Silvia stared at the bouquet, an odd glint passing through her eyes.

Irises.

They really were her favorite flowers.

And yet, the irony stung—her love for irises was tied to Shipley, of all people.

Years ago, when she’d followed Shipley to Luminova City, the first bouquet he ever bought her was a bunch of irises from a street vendor.

She remembered asking him then why he hadn’t chosen roses.

He’d only smiled softly and told her, “Roses are too cliché.”

Much later, Silvia discovered that in the language of flowers, irises meant “lasting friendship.”

Perhaps, in Shipley’s heart, they were fated to be nothing more than friends.

And now, they weren’t even that.

Silvia still kept her fondness for irises, but there wasn’t a shred of love left in her for Shipley.

A few months back, she really had wanted Shipley to bring her irises.

“Good girl,” Shipley murmured, his smile widening, clearly pleased.

See? Silvia was still so easy to please.

Silvia raised her eyes, let out a short, cold laugh, and met his gaze.

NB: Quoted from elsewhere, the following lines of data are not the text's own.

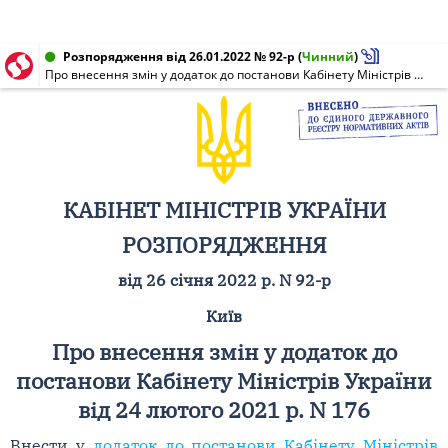
Розпорядження від 26.01.2022 № 92-р
(
Чинний
)
Про внесення змін у додаток до постанови Кабінету Міністрів України від 24 лютого 2021 р. N 176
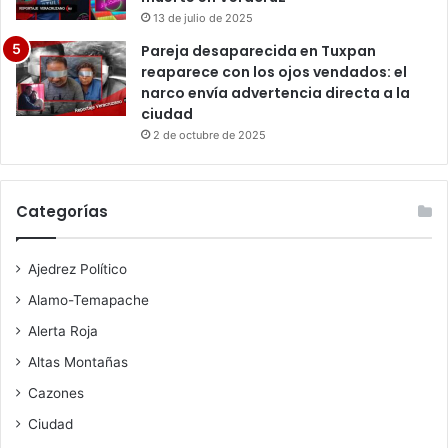
13 de julio de 2025
Pareja desaparecida en Tuxpan
reaparece con los ojos vendados: el
narco envía advertencia directa a la
ciudad
2 de octubre de 2025
Categorías
Ajedrez Político
Alamo-Temapache
Alerta Roja
Altas Montañas
Cazones
Ciudad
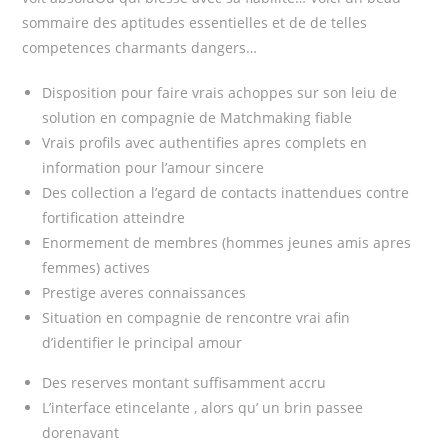
sommaire des aptitudes essentielles et de de telles
competences charmants dangers…
Disposition pour faire vrais achoppes sur son leiu de
solution en compagnie de Matchmaking fiable
Vrais profils avec authentifies apres complets en
information pour l’amour sincere
Des collection a l’egard de contacts inattendues contre
fortification atteindre
Enormement de membres (hommes jeunes amis apres
femmes) actives
Prestige averes connaissances
Situation en compagnie de rencontre vrai afin
d’identifier le principal amour
Des reserves montant suffisamment accru
L’interface etincelante , alors qu’ un brin passee
dorenavant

“You really think you can still control me with this?”

The trash bin stood just a step away.

Without hesitation, Silvia tossed the bouquet straight in.

The air in the room seemed to thin, tension rising sharply.

Shipley’s presence turned ice-cold.

But Silvia acted as if she hadn’t noticed. Her voice was cool, her expression taking on a hint of Kent Parsons’ famous disdain. “Shipley, take your cheap affection—and get out.”